Member of Technical Staff, Data Pipeline

Santa Clara HQ
Engineering /
Full-time /
Boson AI is an early-stage startup building large language tools for everyone to use. Our founders (Alex Smola,Mu Li), and a team of Deep Learning, Optimization, NLP, AutoML and Statistics scientists and engineers are working on high quality generative AI models for language and beyond.

We are seeking research scientists and engineers to join our team full-time in our Santa Clara office. As part of your role, you will work on implementing and training deep neural networks, understanding and interpreting model behavior and aligning models to human values. The ideal candidate will possess a strong background in machine learning, and have motivations for developing state-of-the-art models towards AGI. 
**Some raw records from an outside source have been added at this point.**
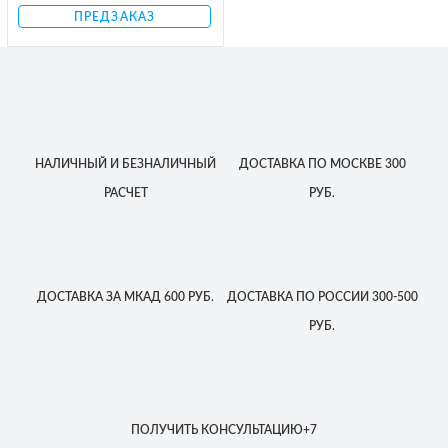
ПРЕДЗАКАЗ
НАЛИЧНЫЙ
И БЕЗНАЛИЧНЫЙ
ДОСТАВКА
ПО МОСКВЕ
300
РАСЧЕТ
РУБ.
ДОСТАВКА
ЗА МКАД
600 РУБ.
ДОСТАВКА
ПО РОССИИ
300-500
РУБ.
ПОЛУЧИТЬ КОНСУЛЬТАЦИЮ
+7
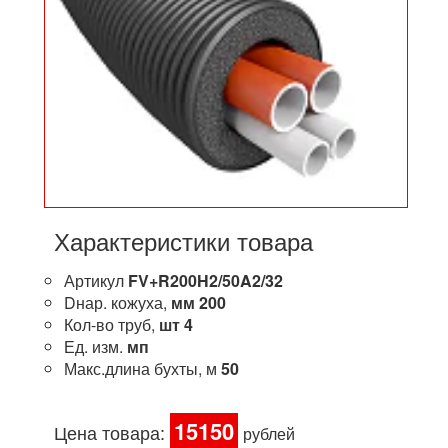
Характеристики товара
Артикул
FV+R200H2/50A2/32
Dнар. кожуха,
мм
200
Кол-во труб,
шт
4
Ед. изм.
мп
Макс.длина бухты, м
50
15150
Цена товара:
рублей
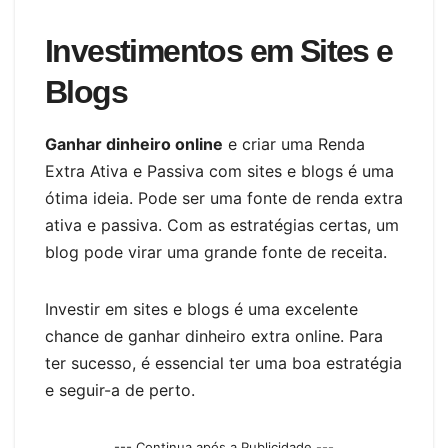
Investimentos em Sites e
Blogs
Ganhar dinheiro online
e criar uma Renda
Extra Ativa e Passiva com sites e blogs é uma
ótima ideia. Pode ser uma fonte de renda extra
ativa e passiva. Com as estratégias certas, um
blog pode virar uma grande fonte de receita.
Investir em sites e blogs é uma excelente
chance de ganhar dinheiro extra online. Para
ter sucesso, é essencial ter uma boa estratégia
e seguir-a de perto.
--- Continua após a Publicidade ---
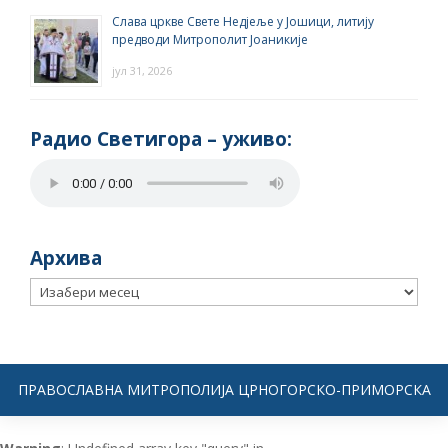
Слава цркве Свете Недјеље у Јошици, литију
предводи Митрополит Јоаникије
јул 31, 2026
Радио Светигора – yживо:
Архива
Архива
ПРАВОСЛАВНА МИТРОПОЛИЈА ЦРНОГОРСКО-ПРИМОРСКА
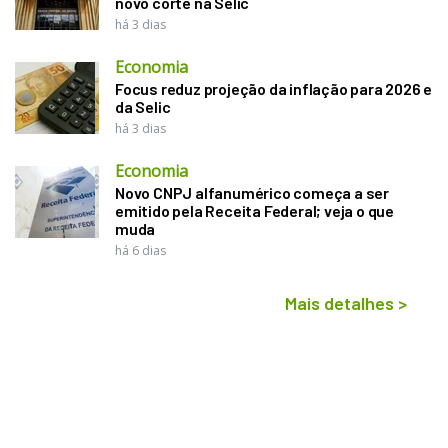
novo corte na Selic
há 3 dias
Economia
Focus reduz projeção da inflação para 2026 e
da Selic
há 3 dias
Economia
Novo CNPJ alfanumérico começa a ser
emitido pela Receita Federal; veja o que
muda
há 6 dias
Mais detalhes
>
We encourage you to apply even if you do not believe you meet every single qualification. As long as you are motivated to learn and join the development of foundation models, we’d love to chat.


    • Design and develop data collection pipelines to gather and preprocess diverse datasets from various sources.
    • Design and develop data processing pipelines, including data labeling, data filtering, data cleaning, data visualization, data auditing, etc. 
    • Implement machine learning models to improve the quality and diversity of data.

You may be a good fit if you have:

    • Strong proficiency in building large-scale data processing pipelines, familiar with distributed workload (e.g., multiprocessing).
    • Proficiency in at least one programming language commonly used in machine learning, such as Python and ability to write clean, maintainable code.
    • Proficiency in at least one deep learning framework, such as PyTorch.
    • Bachelor's degree in computer science or equivalent.
    • Excellent problem-solving skills and attention to detail, especially when handling data anomalies and biases to further improve data quality.

Strong candidates may also have:

    • Familiar with at least one of the following tools for data labeling (e.g., LabelStudio), data collection (e.g., VPN, Selenium), data processing (e.g., Hadoop, Datasketch). 
    • Experience in building large-scale datasets.  
    • Hands-on experience in the cloud, like AWS, Azure or GCP.
    • Experience in machine learning, e.g., projects in language/vision/audio.
    • Active Github contributions are a big plus.
    • Multilingual which contributes to enriching the language diversity crucial for robust model training. 
    • Experience with fairness, toxicity, data privacy regulations and compliance considerations.